L'Expo-sciences en Abitibi-Témiscamingue attire les foules

La finale régionale d'Expo-sciences Hydro-Québec s'est tenue vendredi et samedi au Cégep de l'Abitibi-Témiscamingue, campus de Rouyn-Noranda. Près de 1000 personnes ont visité les kiosques des participants.

27 exposants des niveaux primaire, secondaire et collégial ont pris part à l'événement.

Ils ont chacun présenté un projet scientifique en vulgarisation, en expérimentation ou en conception.

La coordonnatrice des programmes à Technoscience Abitibi-Témiscamingue, Rosanne Aubin explique que les participants ont travaillé pendant toute l'année scolaire pour réaliser leurs projets.

« Au début de l'année scolaire, ils choisissent un projet, ils vont choisir s'ils veulent le vulgariser ou expérimenter ce projet-là, pour concevoir un prototype, ils vont travailler là-dessus toute l'année scolaire, c'est ce qu'ils viennent nous présenter à la finale régionale », dit-elle.
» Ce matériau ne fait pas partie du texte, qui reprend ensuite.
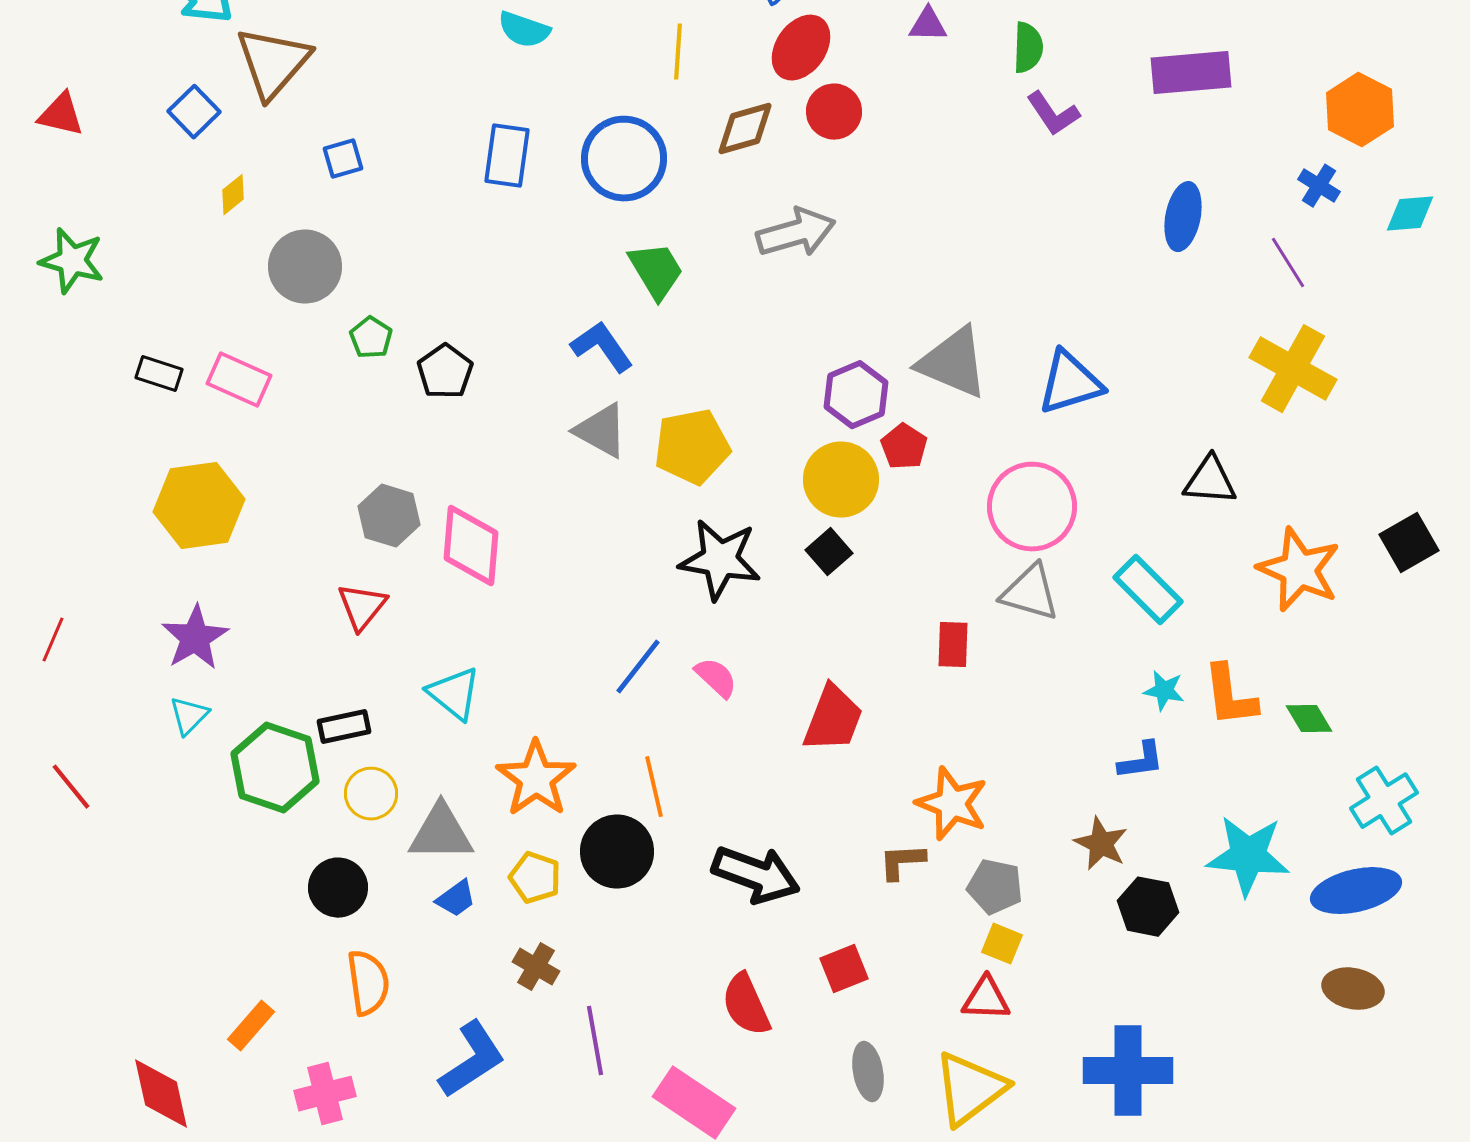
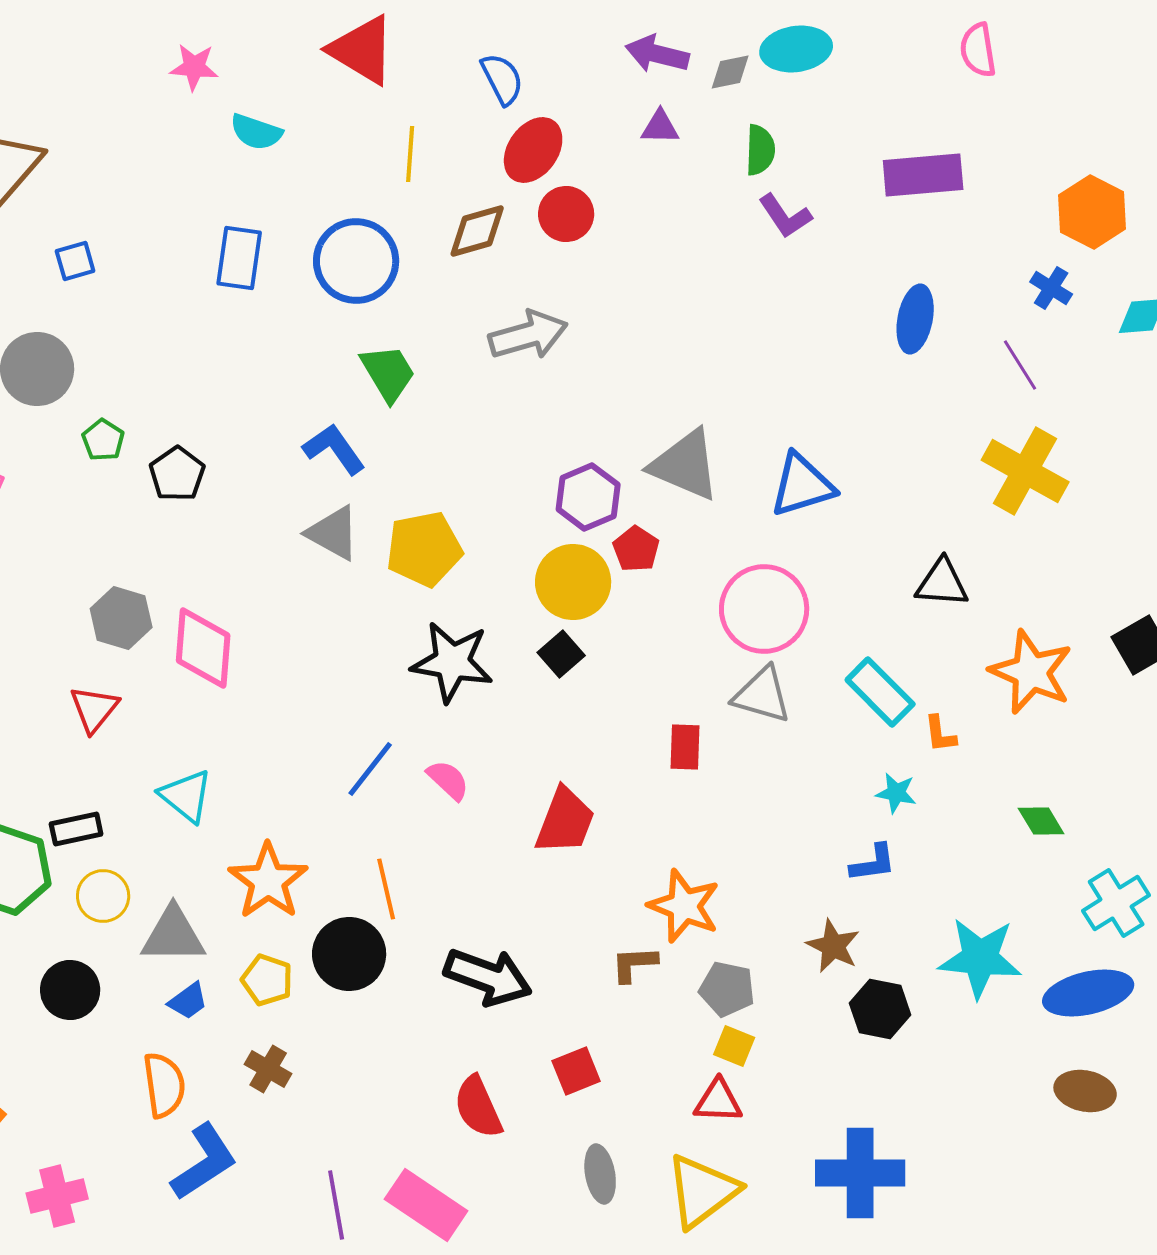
orange L-shape: (1230, 696) -> (940, 734), moved, size x0.6
orange semicircle: (368, 983) -> (164, 1085), moved
purple line: (595, 1041) -> (336, 1205), moved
Charger son appareil sans le brancher à l'électricité

L'élève du Cégep de l'Abitibi-Témiscamingue Vincent Mercier participe pour la première fois à l'événement.
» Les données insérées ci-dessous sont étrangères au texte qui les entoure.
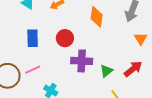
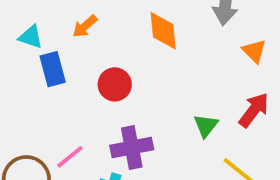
blue rectangle: (33, 38) -> (53, 69), moved
purple cross: (82, 61) -> (132, 147), moved

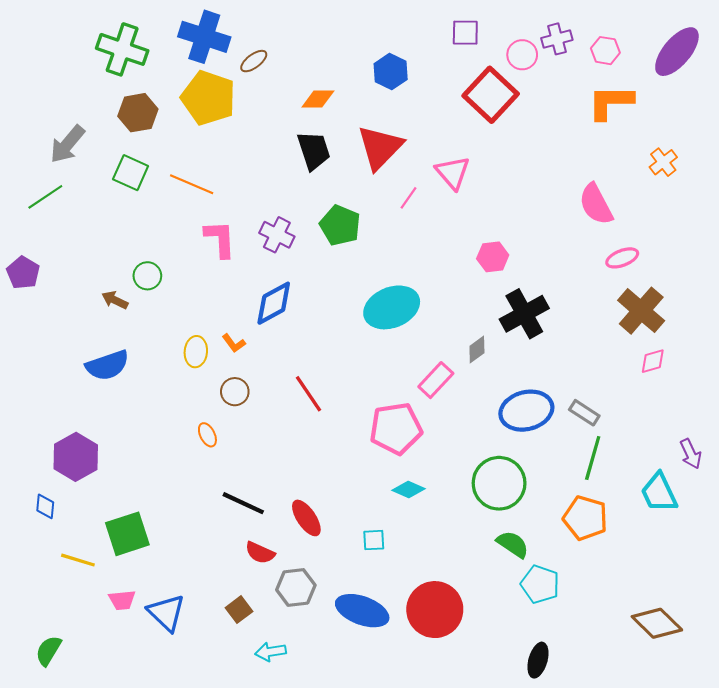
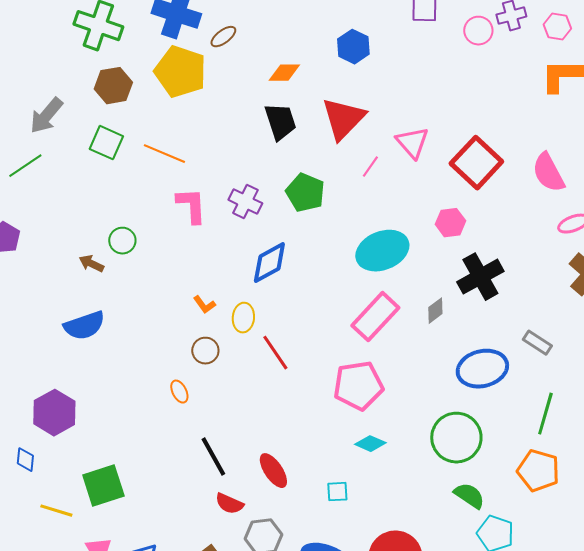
red square: (491, 95) -> (476, 163), moved
blue diamond: (274, 303) -> (269, 263), moved
cyan ellipse: (392, 307) -> (382, 251), moved
yellow ellipse: (196, 352) -> (243, 318), moved
pink rectangle: (436, 380) -> (375, 317), moved, size x1.4
gray rectangle: (584, 413) -> (537, 343), moved
black line: (243, 503) -> (213, 457), turned 36

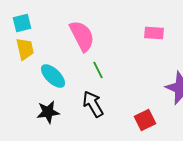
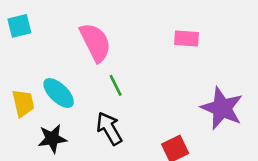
yellow trapezoid: (25, 49) -> (23, 103), moved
Lui et son camarade de classe ont conçu un système qui permet de recharger des appareils sans branchement à une prise électrique.

« Les bases sont qu'on va être capable d'allumer une lumière, de recharger un téléphone ou une batterie d'auto sans être nécessairement obligé de la brancher dans un mur, explique-t-il. On est capable de transmettre l'électricité d'un fil à un autre sans avoir besoin que le fil qui reçoit l'énergie soit branché dans un mur. »

Un cours sur l'albinisme

Les élèves de l'école secondaire La Taïga de Lebel-sur-Quévillon, Juliette Châteauvert et Patricia Lambert participent avec un projet scientifique en vulgarisation.

Elles expliquent plus en détail c'est quoi l'albinisme et ce qui cause cette maladie génétique.

« On parle de l'albinisme, la maladie qui fait qu'on est albinos. On détaille ça, on décortique ce que c'est, la transmission, en général, puis il y en a aussi chez les animaux et les végétaux. On explique comment qu'on devient albinos, ou comment ça se transmet. [...] C'est sûr qu'il faut qu'on soit capable de trouver l'information, de réussir à l'expliquer, mais on a réussi à faire à pour que ce soit plus facile », fait savoir Juliette Châteauvert.